As seen from the DVO's report at page 1, it is observed as follows:
"The building is mostly complete and is being used. A few doors, windows etc. have yet to be fixed. The material for these are also available at site."
It is further observed that the period of construction, as stated by the DVO himself is July 1985 to October 1987.
13. Respectfully following the judgment of the Jaipur Bench of the Tribunal supra, we hold that the assessment of unaccounted investment is to be done with reference to the financial year and not the accounting year of the assessee. As no construction was done during the financial year 1989-90, there is no unaccounted investment under section 69B of the Income-tax Act in that year.
14. Coming to the Deptl. appeals, we find that the ld. CIT(A) has followed the judgment of the Tribunal in the case of Salma A. Mehdi [IT Appeal Nos. 697 and 698 (Hyd.) of 1995, 806 and 807 (Hyd.) of 1993 dated 20-6-1994] of this Bench in allowing 15 per cent deduction on account of variation of rates from place to place. There is no infirmity in the same. Similarly, there is no infirmity in the order of the CIT(A) allowing a deduction of 10 per cent towards personal supervision.

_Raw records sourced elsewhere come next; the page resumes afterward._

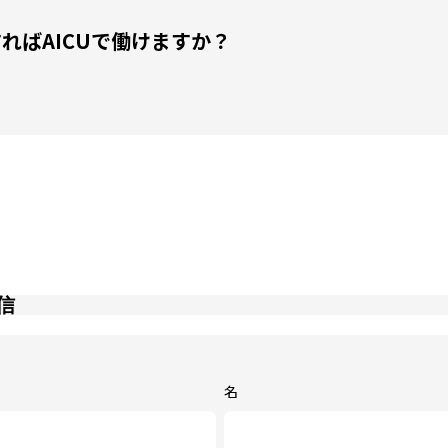
 どうすればAICUで働けますか？
信
名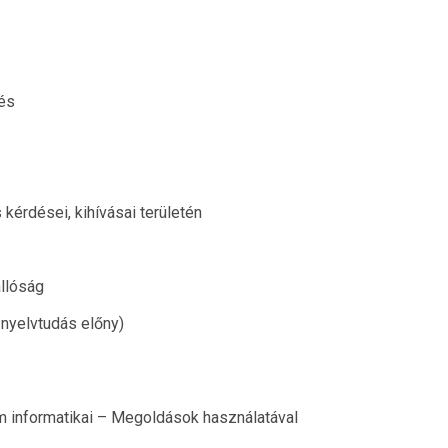
és
kérdései, kihívásai területén
állóság
nyelvtudás előny)
 informatikai – Megoldások használatával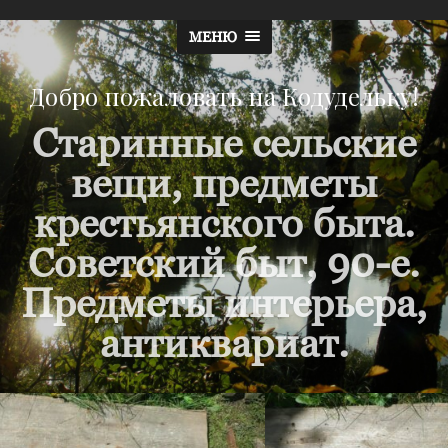
МЕНЮ
Добро пожаловать на Кодудельку!
Старинные сельские
вещи, предметы
крестьянского быта.
Советский быт, 90-е.
Предметы интерьера,
антиквариат.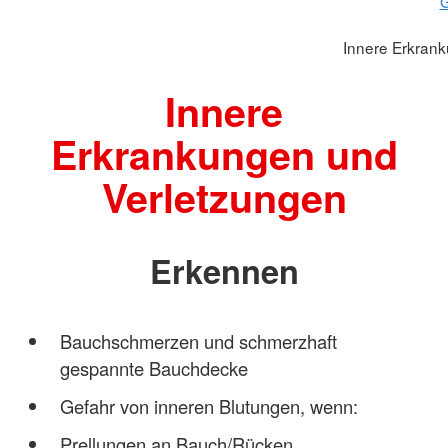
G
Innere Erkran
Innere
Erkrankungen und
Verletzungen
Erkennen
Bauchschmerzen und schmerzhaft
gespannte Bauchdecke
Gefahr von inneren Blutungen, wenn:
Prellungen an Bauch/Rücken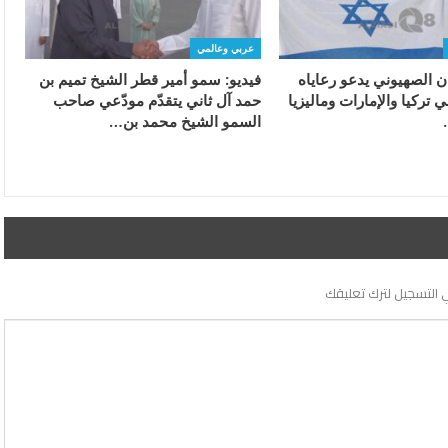
عربي وعالمي
ان الصهيوني يدعو رعاياه
فيديو: سمو أمير قطر الشيخ تميم بن
 تركيا والإمارات وماليزيا
حمد آل ثاني يتقدّم مودّعي صاحب
السمو الشيخ محمد بن…
 التسجيل لترك تعليقك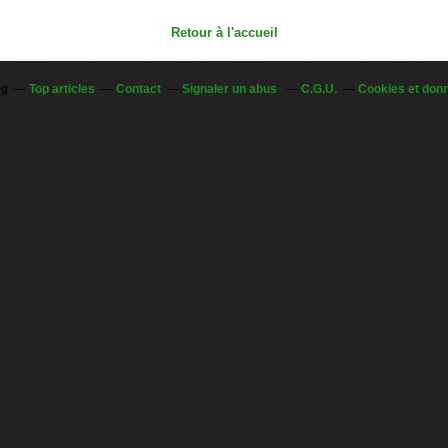
Retour à l'accueil
og
Top articles
Contact
Signaler un abus
C.G.U.
Cookies et don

Anyhow, as we have held that the valuation report of the DVO cannot constitute a good evidence in view of the reasons stated by us above, we see no merit in the appeals of the Department and accordingly the appeals of the revenue are hereby dismissed.
15. As far as the appeals of the assessee are concerned, we allow both the appeals and direct the Assessing Officer to accept the cost of construction as determined by the Registered Valuer and not to apply section 69B for the assessment year 1989-90.
16 and 17. [These paras are not reproduced here as they involve minor issues].